§ **WORK ORDER**: The entries are to be returned exactly, with images left out.

§ **INFORMATION SUPPLIED**:
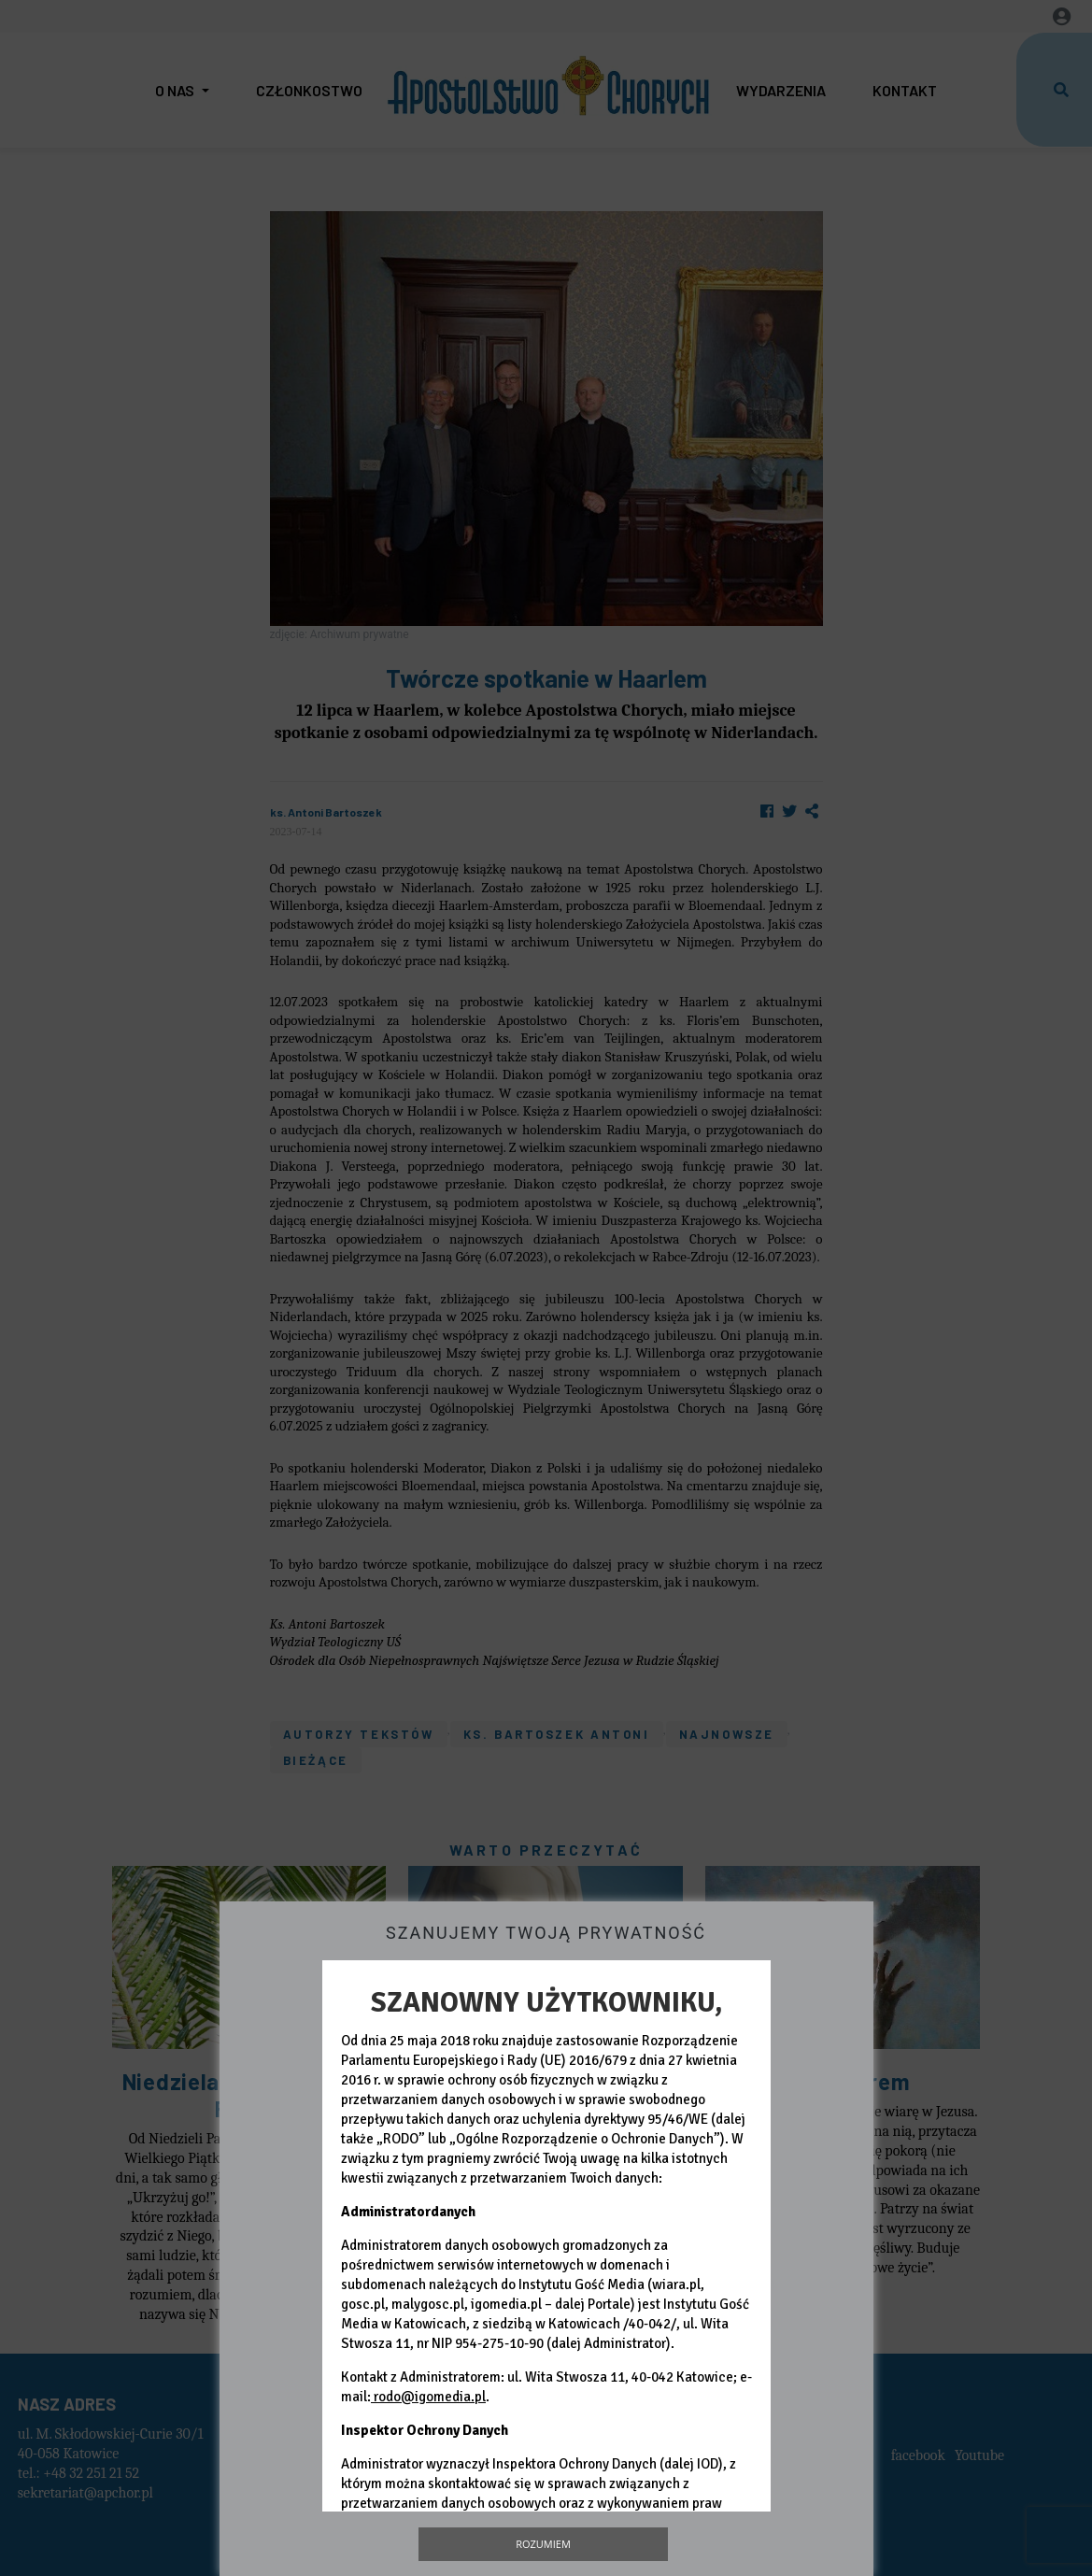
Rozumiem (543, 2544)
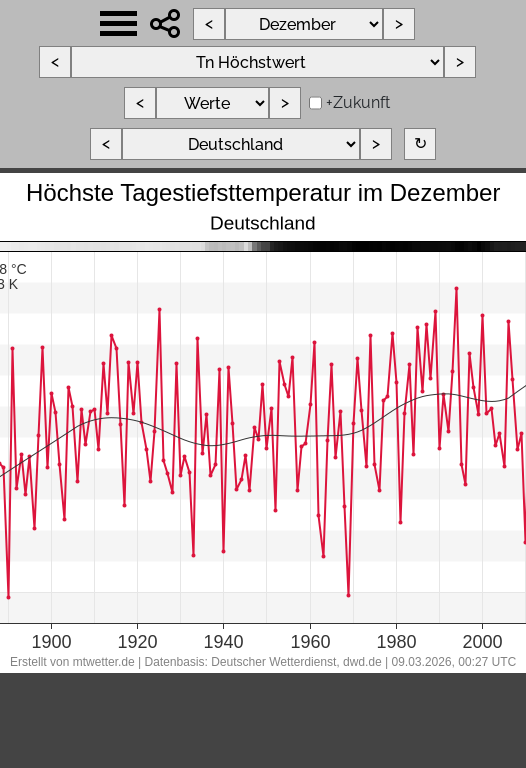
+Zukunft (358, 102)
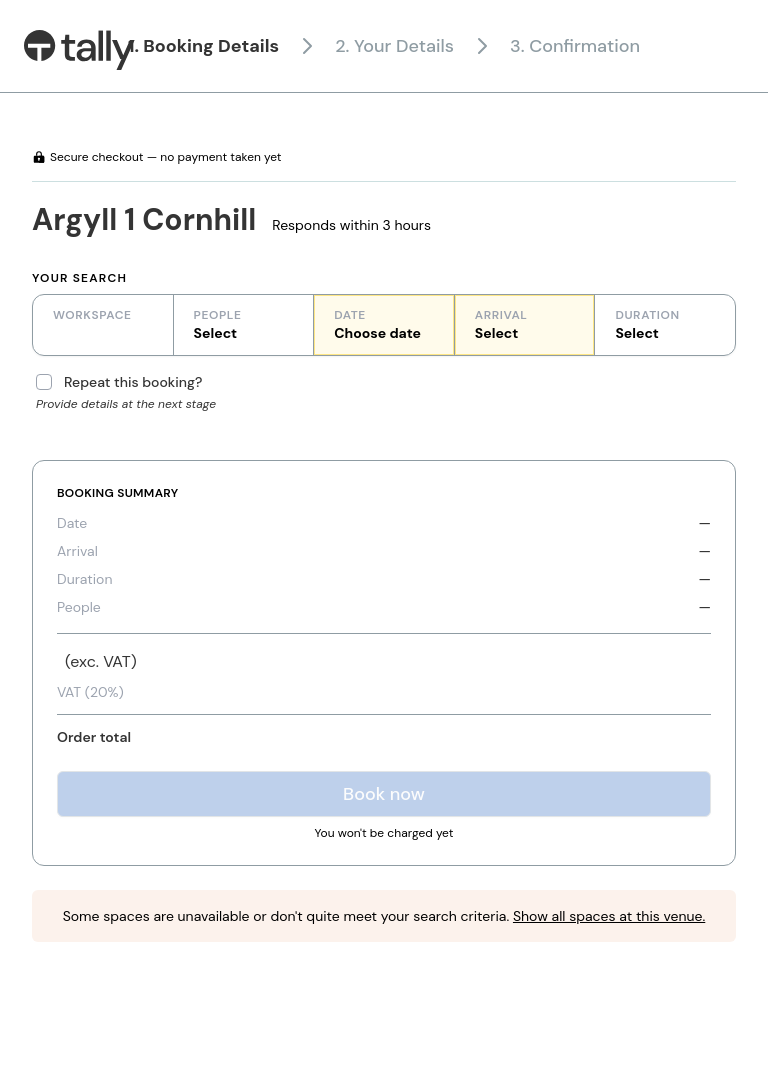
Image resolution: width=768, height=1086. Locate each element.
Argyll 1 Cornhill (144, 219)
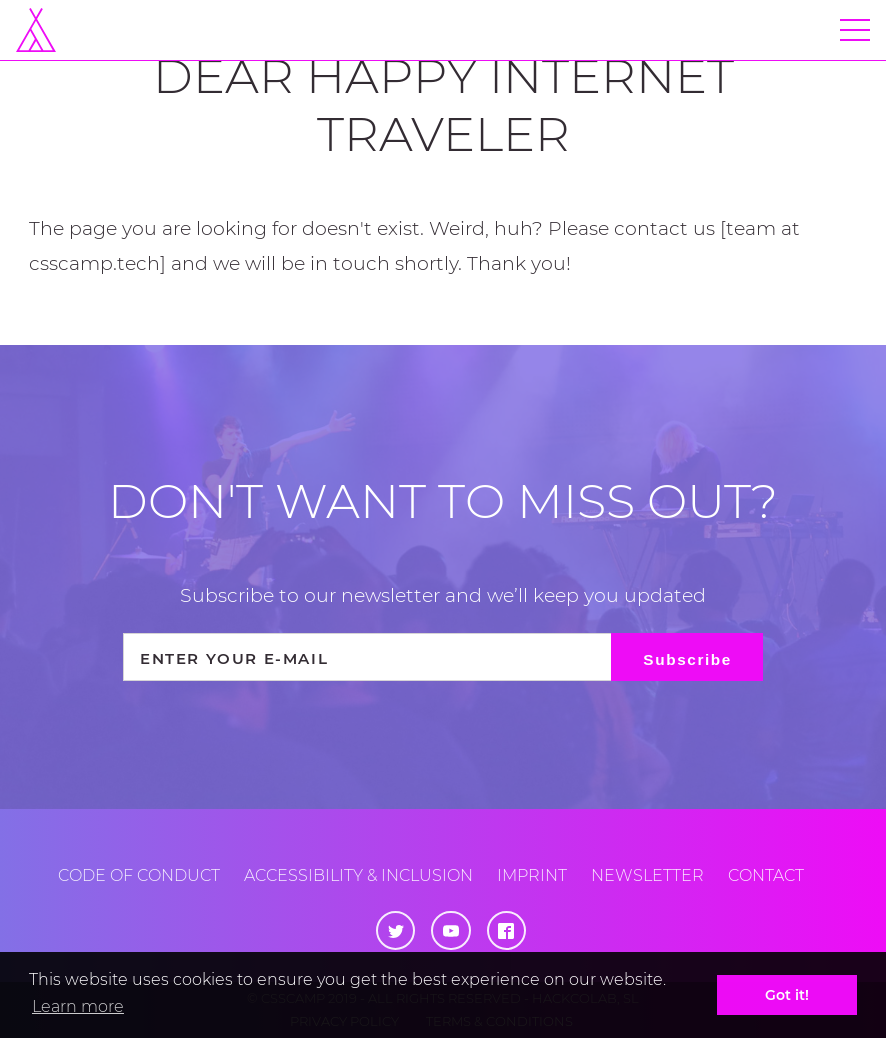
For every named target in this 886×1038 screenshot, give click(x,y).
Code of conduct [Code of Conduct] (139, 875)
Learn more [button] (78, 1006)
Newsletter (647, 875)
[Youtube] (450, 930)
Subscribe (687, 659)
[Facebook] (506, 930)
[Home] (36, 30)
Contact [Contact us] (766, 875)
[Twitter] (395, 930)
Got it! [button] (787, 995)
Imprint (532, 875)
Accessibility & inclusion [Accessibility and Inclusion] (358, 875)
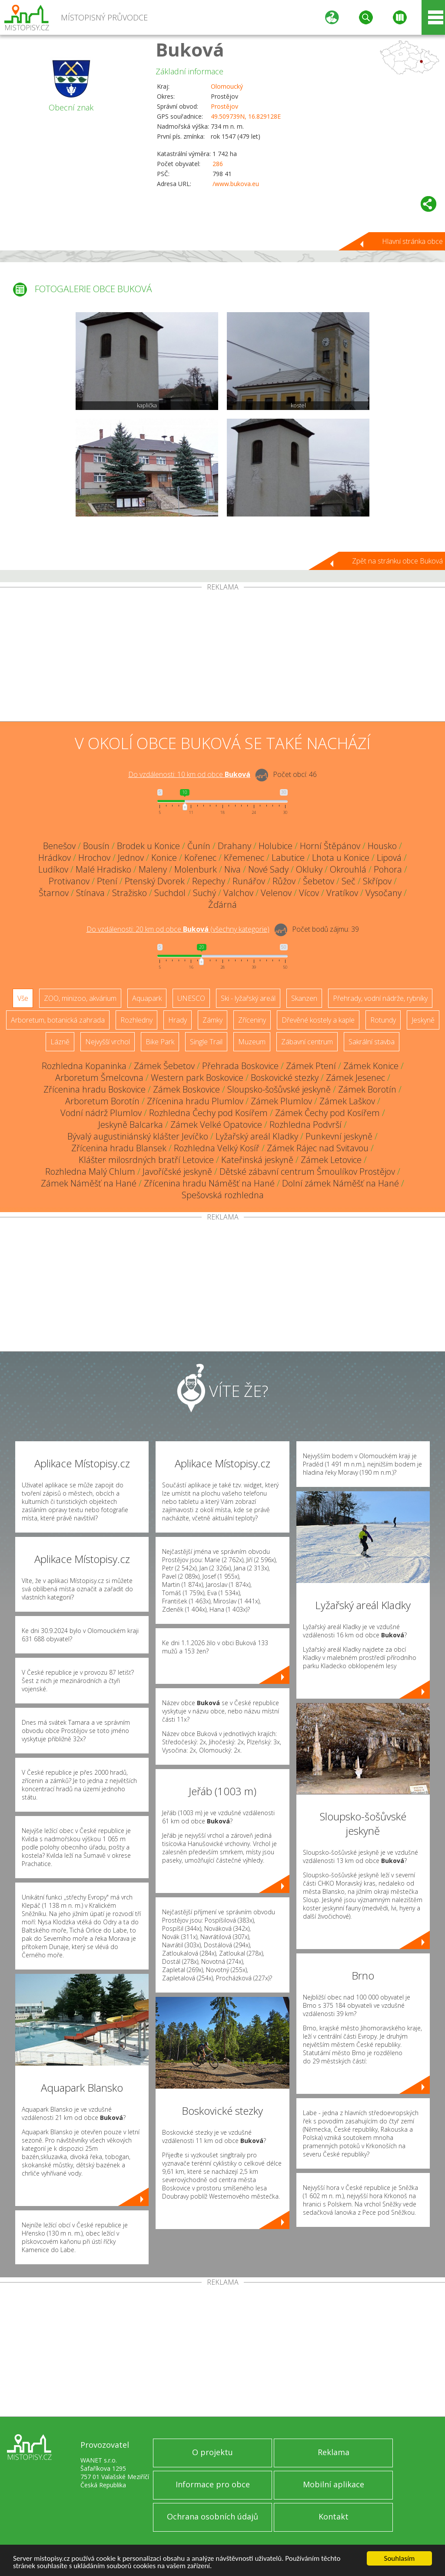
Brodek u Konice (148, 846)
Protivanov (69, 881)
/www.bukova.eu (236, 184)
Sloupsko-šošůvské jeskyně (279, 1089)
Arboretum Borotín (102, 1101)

§ **WRITTEN ANSWER**:
Rozumiem (543, 2544)
+Zukunft (358, 102)
Image resolution: width=768, height=1086. Locate each element.
Argyll 1 Cornhill (144, 219)
For every named target in this 886×1038 screenshot, give click(x,y).
Code of conduct [Code of Conduct] (139, 875)
Learn more [button] (78, 1006)
Newsletter (647, 875)
[Youtube] (450, 930)
Subscribe (687, 659)
[Facebook] (506, 930)
[Home] (36, 30)
Contact [Contact us] (766, 875)
[Twitter] (395, 930)
Got it! [button] (787, 995)
Imprint (532, 875)
Accessibility & inclusion [Accessibility and Inclusion] (358, 875)
Brodek u Konice (148, 846)
Protivanov (69, 881)
/www.bukova.eu (236, 184)
Sloupsko-šošůvské jeskyně (279, 1089)
Arboretum Borotín (102, 1101)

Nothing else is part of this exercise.